La loi Normale est adaptée dans la plupart des cas pour décrire les variations aléatoires d’une cause commune et même très bien adaptée pour décrire l’influence combinée de variations aléatoires de causes communes indépendantes.

L’approximation d’autant meilleure que plusieurs variations aléatoires s’ajoutent entre elles.

 

Le choix des paramètres significatifs

Il est nécessaire de déterminer quel paramètre doit être suivi en priorité.

1) Caractéristique lié à la sécurité et la satisfaction du client (final/aval)

  • Caractéristiques Sécurité et Réglementation
  • Caractéristiques Critiques

2) Historique des problématiques : incidents clients, retours après-vente, taux de rebut interne lié à la vie série mais également incidents sur produits similaires.

3) Corrélation entre plusieurs caractéristiques (Même outil, injection plastique …), dans ce cas limiter les caractéristiques à suivre.

 

Comment rendre et process stable puis capable ?

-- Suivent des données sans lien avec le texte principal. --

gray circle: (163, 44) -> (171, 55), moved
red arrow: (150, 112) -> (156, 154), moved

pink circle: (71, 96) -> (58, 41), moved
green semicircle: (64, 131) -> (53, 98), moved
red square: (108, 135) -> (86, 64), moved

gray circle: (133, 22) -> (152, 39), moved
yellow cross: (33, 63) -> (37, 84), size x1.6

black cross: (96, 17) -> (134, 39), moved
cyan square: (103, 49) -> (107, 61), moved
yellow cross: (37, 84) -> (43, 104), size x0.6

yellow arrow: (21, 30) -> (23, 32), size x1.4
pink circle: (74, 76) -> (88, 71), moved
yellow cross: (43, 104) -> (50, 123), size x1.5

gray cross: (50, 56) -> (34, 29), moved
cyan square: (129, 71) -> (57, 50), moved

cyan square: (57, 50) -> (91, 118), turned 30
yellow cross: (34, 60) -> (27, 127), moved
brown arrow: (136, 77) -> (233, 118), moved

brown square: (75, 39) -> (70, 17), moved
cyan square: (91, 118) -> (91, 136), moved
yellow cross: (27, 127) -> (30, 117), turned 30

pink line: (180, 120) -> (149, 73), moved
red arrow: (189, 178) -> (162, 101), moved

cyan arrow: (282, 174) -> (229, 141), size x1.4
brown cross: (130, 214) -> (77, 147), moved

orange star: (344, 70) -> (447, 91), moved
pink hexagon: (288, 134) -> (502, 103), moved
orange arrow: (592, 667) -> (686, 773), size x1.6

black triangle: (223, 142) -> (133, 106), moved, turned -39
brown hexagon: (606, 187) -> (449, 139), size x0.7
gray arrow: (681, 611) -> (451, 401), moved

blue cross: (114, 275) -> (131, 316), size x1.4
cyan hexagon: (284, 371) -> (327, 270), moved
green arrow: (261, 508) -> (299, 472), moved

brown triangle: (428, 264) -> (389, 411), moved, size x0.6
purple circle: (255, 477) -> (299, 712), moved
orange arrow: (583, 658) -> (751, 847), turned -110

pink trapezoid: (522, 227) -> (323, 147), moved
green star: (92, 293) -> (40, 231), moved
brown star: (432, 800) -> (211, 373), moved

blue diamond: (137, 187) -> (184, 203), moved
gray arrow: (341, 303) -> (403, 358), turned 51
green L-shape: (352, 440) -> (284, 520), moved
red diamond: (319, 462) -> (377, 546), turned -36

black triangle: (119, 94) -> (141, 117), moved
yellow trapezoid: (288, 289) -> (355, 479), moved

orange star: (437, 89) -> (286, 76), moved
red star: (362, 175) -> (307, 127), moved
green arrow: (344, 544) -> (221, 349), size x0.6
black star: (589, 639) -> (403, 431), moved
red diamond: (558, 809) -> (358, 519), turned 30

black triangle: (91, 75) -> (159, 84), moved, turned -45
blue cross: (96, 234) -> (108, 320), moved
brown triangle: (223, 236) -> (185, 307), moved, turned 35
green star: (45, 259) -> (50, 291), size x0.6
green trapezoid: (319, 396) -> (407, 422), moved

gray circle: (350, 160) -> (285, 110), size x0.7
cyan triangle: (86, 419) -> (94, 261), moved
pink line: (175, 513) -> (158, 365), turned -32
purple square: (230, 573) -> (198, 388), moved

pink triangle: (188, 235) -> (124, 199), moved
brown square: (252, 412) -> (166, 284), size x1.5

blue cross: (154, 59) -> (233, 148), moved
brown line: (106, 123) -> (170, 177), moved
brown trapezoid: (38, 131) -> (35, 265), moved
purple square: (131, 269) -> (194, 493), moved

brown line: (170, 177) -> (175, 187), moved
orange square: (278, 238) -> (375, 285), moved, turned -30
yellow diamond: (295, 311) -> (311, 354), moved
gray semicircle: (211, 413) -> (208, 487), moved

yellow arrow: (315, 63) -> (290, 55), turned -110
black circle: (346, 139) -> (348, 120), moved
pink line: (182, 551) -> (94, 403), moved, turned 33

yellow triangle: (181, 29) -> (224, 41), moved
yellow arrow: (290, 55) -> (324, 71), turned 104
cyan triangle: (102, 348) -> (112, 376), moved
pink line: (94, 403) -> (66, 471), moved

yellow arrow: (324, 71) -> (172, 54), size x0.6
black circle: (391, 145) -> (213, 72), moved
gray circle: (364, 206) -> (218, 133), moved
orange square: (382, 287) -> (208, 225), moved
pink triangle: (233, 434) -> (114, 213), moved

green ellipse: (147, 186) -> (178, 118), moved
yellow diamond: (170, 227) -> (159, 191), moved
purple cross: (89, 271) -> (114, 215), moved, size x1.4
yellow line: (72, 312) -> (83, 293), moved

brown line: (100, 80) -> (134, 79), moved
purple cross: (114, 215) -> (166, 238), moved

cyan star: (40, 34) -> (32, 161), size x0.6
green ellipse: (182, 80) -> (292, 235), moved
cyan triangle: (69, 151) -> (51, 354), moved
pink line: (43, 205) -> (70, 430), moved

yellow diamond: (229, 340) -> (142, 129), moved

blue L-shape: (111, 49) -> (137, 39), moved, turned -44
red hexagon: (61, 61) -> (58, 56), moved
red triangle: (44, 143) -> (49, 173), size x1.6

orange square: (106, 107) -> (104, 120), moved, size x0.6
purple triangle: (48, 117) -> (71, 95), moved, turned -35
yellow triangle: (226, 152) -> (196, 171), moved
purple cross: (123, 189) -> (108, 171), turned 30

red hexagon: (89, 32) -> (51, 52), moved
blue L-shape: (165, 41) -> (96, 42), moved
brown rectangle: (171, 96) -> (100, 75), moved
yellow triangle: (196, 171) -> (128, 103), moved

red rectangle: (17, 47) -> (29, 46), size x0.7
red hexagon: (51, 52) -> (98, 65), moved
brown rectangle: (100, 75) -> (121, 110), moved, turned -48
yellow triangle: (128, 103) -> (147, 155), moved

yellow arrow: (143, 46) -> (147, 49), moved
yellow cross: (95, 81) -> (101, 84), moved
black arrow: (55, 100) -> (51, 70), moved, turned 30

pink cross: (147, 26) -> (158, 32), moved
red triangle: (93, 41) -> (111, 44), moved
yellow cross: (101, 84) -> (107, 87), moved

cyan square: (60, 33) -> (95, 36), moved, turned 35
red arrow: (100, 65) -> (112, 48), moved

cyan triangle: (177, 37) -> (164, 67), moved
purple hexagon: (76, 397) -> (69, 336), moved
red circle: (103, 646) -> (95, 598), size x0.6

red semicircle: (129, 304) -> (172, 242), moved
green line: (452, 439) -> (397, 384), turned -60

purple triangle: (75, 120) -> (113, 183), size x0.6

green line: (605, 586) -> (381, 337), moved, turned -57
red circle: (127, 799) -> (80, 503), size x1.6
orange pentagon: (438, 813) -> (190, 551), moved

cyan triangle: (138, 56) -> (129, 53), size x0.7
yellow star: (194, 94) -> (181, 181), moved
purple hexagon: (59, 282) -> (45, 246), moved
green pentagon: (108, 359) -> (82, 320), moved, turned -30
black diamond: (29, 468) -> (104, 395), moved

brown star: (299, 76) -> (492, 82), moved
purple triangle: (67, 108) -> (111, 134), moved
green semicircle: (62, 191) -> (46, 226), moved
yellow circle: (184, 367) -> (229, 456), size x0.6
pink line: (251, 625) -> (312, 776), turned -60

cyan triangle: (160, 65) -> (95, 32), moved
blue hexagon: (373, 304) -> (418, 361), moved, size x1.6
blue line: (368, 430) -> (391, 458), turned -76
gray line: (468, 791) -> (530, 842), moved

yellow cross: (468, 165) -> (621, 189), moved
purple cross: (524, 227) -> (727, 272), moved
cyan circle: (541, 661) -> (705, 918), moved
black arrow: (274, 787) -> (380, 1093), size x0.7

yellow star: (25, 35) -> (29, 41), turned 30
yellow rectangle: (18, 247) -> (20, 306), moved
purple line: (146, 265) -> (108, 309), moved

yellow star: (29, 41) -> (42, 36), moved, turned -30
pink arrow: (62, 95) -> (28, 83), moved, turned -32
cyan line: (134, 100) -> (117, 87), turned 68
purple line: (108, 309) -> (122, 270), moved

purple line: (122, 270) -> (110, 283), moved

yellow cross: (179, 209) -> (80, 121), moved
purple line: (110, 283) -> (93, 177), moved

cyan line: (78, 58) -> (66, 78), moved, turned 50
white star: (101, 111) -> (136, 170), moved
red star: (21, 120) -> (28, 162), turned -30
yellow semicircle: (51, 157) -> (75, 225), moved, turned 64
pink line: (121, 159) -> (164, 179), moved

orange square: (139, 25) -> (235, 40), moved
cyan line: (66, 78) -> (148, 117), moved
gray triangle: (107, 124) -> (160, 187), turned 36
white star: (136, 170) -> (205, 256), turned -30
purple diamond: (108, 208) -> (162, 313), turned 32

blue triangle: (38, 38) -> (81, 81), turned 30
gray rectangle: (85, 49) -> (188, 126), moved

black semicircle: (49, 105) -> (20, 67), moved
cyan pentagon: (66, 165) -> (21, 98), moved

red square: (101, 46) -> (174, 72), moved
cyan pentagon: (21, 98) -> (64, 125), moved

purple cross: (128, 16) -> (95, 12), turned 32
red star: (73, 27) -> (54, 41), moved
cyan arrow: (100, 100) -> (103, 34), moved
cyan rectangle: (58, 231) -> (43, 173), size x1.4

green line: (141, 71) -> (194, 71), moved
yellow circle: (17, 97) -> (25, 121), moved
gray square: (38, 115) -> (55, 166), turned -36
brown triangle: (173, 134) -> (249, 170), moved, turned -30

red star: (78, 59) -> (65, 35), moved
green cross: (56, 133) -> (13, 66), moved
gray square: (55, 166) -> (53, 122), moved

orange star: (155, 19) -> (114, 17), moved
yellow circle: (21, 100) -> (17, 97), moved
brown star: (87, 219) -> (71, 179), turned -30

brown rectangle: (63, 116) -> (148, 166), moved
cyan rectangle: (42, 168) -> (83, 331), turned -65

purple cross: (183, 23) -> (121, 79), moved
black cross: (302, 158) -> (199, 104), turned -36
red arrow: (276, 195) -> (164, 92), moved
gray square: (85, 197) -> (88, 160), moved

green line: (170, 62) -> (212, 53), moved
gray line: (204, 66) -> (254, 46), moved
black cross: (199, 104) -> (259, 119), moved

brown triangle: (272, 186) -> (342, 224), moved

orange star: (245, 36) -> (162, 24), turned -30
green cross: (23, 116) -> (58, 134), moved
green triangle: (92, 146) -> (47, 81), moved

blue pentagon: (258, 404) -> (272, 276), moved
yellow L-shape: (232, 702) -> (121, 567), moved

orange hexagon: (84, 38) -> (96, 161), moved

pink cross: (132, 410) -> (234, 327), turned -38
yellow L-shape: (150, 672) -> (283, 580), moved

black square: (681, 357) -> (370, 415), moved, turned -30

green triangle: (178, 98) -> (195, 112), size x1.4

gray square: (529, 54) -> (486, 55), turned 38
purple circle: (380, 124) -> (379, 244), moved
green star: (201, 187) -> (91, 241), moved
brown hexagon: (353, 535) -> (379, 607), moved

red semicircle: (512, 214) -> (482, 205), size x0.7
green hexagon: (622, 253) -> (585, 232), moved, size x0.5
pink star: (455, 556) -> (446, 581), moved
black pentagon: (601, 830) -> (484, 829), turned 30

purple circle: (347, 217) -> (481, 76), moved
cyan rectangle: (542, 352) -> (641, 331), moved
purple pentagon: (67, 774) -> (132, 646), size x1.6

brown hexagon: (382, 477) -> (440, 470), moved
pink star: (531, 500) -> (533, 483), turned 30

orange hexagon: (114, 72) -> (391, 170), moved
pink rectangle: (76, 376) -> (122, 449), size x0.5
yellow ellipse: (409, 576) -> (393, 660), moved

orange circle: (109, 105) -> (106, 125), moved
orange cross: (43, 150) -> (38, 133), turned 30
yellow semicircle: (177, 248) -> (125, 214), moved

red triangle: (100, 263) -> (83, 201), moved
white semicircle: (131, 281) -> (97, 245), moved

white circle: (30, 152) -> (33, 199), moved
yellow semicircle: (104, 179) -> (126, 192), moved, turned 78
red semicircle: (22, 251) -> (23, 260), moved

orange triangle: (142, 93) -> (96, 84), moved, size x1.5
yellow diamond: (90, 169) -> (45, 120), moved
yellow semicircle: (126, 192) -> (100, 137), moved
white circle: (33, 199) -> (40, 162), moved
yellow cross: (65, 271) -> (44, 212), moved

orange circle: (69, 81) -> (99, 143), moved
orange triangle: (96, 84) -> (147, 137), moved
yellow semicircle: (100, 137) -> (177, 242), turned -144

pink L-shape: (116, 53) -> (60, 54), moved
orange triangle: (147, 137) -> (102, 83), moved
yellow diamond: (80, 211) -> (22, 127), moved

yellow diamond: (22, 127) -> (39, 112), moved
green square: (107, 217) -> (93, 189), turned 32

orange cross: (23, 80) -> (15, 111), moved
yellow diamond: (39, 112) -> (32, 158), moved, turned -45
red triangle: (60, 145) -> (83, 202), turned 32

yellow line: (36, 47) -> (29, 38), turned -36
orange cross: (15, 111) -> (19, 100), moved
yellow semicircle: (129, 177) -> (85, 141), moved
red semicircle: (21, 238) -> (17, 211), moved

  1. Identifier les causes spéciales, les supprimer, rendre le processus STABLE
  2. Réduire l’influence des causes communes, rendre le processus CAPABLE
  3. Enfin, détecter toute dégradation ou évolution pour permettre de réagir en temps réel

 

La mise en place de la MSP

  1. Choix du processus
  2. Choix des paramètres à mettre sous MSP (caractéristiques spéciales)
  3. Vérification de la capabilité des appareils de mesure
  4. Vérification de la normalité
  5. Capabilité machine et capabilité procédé
  6. Mise en place carte MSP
  7. Amélioration continue

Intérêt des indices de capabilté (Cp et Cpk)

  1. Connaitre le niveau de qualification d‘un process,
  2. Statuer sur l‘aptitude d‘un fournisseur à maitriser son processus
  3. Connaitre et prévoir les taux de rebut
  4. Quantifier l‘amélioration continue
  5. Identifier les points faibles d‘une ligne de fabrication
  6. Identifier les dérives de processus
  7. Comparer les performances des lignes de fabrication

Cp  : Capabilité Process (dispersion seulement)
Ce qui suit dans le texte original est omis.